Bentangkaltim.com, Samarinda – DPRD Kota Samarinda meminta Pemerintah Kota (Pemkot) Samarinda segera melakukan pembenahan menyeluruh terhadap sistem operasional insinerator agar fasilitas pengolah sampah tersebut dapat bekerja secara optimal dalam mengurangi volume sampah di Kota Tepian.
Desakan tersebut muncul setelah Komisi III DPRD menemukan berbagai kendala teknis dan keterbatasan sarana pendukung yang dinilai menghambat efektivitas pengoperasian insinerator.
Ketua Komisi III DPRD Kota Samarinda, Deni Hakim Anwar, mengungkapkan bahwa evaluasi terhadap kinerja insinerator menjadi salah satu agenda pembahasan bersama Dinas Lingkungan Hidup (DLH) Kota Samarinda.
Menurutnya, keberadaan teknologi pengolah sampah tersebut belum mampu memberikan hasil maksimal karena masih dihadapkan pada sejumlah persoalan operasional yang perlu segera dibenahi.
Ia menjelaskan, salah satu tantangan utama terletak pada waktu operasional insinerator yang cukup terbatas.
Sebelum proses pembakaran dapat dimulai, alat tersebut membutuhkan waktu sekitar satu jam untuk mencapai suhu ideal antara 900 hingga 1.000 derajat Celsius.
Setelah proses pembakaran selesai, insinerator juga memerlukan waktu sekitar dua jam untuk mendinginkan mesin sebelum dapat digunakan kembali.
“Kondisi itu membuat sekitar tiga jam waktu operasional terbuang setiap harinya. Padahal target pengurangan sampah melalui insinerator mencapai sekitar delapan hingga 10 ton per hari,” ujar Deni pada Rabu (29/7/2026).
Menurutnya, durasi pemanasan dan pendinginan tersebut menyebabkan waktu efektif pembakaran menjadi jauh lebih singkat dibandingkan kapasitas yang diharapkan.
Akibatnya, target pengolahan sampah setiap hari sulit tercapai apabila tidak diimbangi dengan sistem kerja yang lebih efisien.
Selain keterbatasan waktu operasional, Komisi III juga menyoroti proses pemilahan sampah yang hingga kini masih dilakukan secara manual.
Deni menyebutkan, sampah yang diangkut menggunakan satu unit truk dengan kapasitas sekitar tiga hingga empat ton dapat membutuhkan waktu hingga lima hari hanya untuk proses pemilahan sebelum siap dimasukkan ke dalam insinerator.

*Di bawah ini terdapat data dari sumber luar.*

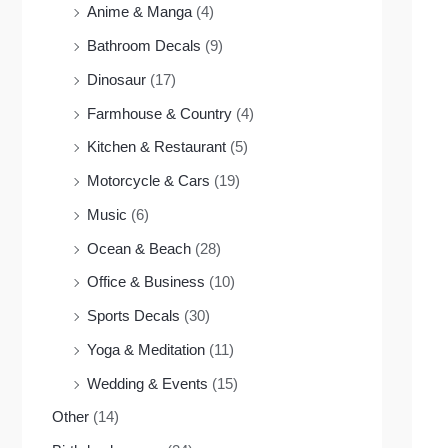
Anime & Manga
(4)
Bathroom Decals
(9)
Dinosaur
(17)
Farmhouse & Country
(4)
Kitchen & Restaurant
(5)
Motorcycle & Cars
(19)
Music
(6)
Ocean & Beach
(28)
Office & Business
(10)
Sports Decals
(30)
Yoga & Meditation
(11)
Wedding & Events
(15)
Other
(14)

Ia menilai metode tersebut sangat tidak efisien dan menjadi salah satu penyebab lambatnya proses pengolahan sampah secara keseluruhan.
Oleh sebab itu, menurutnya, keberadaan insinerator harus didukung oleh subsistem yang memadai agar dapat beroperasi sesuai kapasitas yang dirancang.
Komisi III DPRD pun mendorong Pemkot Samarinda untuk segera melengkapi berbagai fasilitas pendukung.
Termasuk penyediaan alat pemilah sampah modern dan pembangunan Tempat Pengolahan Sampah Terpadu (TPST).
Kehadiran fasilitas tersebut dinilai dapat mempercepat proses pemilahan, meningkatkan efisiensi operasional, sekaligus mengoptimalkan pemanfaatan insinerator sebagai salah satu solusi pengurangan sampah.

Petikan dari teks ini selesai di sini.